By: Lt Colonel Tony Traficante, US Army, Ret.

“And they who for their country die shall fill an honored grave, for glory lights the soldier’s tomb, and beauty weeps the brave.” ⁓Joseph Rodman Drake

Listen! On Memorial Day, you shall hear the haunting sounds of “Taps,” as they echo over the memorials of our fallen heroes. Without a doubt, this beautiful but mournful refrain will trigger a lump in your throat, as a flood of tears freely flow from your eyes.

Looking over these hallowed grounds, you will see a lonely bugler standing proudly while sounding honors to the fallen military, protectors of our nation. Not all are heroes, but all were brave men and women, proudly serving our country.

It is a beautiful, musical score, melancholy yet serene. Its echo remains in the heart long after the music ends. Taps began in 1862 during the Civil War. It originated from tragic contingencies.

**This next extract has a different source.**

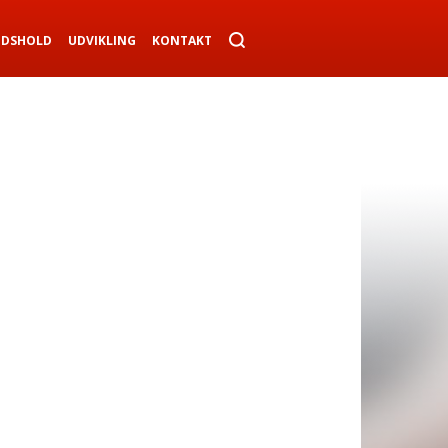
NDSHOLD
UDVIKLING
KONTAKT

Union Army Captain, Robert Ellicombe, and his men lay along damp, cold trenches near Harrison’s Landing, Virginia.

Facing them, across a narrow strip of land was a Confederate Army unit. It was nighttime; the battlefield lay silent.

As on every night, Captain Ellicombe cautiously patrolled the surrounding areas of the battlefield. At a point, he heard the anguished moans of a wounded soldier.  Not knowing if it was a Union or Confederate soldier, the Captain crawled in search. He discovered a young, seriously wounded musketeer.

Unable to provide medical aid at the site, Ellicombe, avoiding possible eyes of an enemy sentry, dragged the wounded soldier to his encampment. After arriving at the medical tent, the Captain was told the young Confederate soldier died.

Wnting to bear witness, the Captain approached the dead soldier in the dim light of a lantern. When he gazed upon the face of the fallen warrior, he was shocked. “This is my son!”

The father knew his son was studying music in the South when the war broke out, but he did not know his son had enlisted in the Confederate Army.

Devastated, Ellicombe went to his superiors to request permission for a military burial and Army band members for his son’s funeral. But because the he was a Confederate soldier, they denied him permission except for a single musician.

Unhappy by the decision, the Captain nevertheless chose a bugler to play at his son’s burial. He asked the bugler to play special musical notes found on a piece of crumpled paper in his son’s uniform pocket.

And, it was this series of amazing notes that became the basis of the chilling, heart-rending, military funereal music known as ‘Taps.’

“Gone the sun, From the lakes, From the hills, From the sky. All is well. Safely rest. God is nigh …. till the light of the dawn, Shineth bright; God is near. Do not fear, Friend, goodnight.”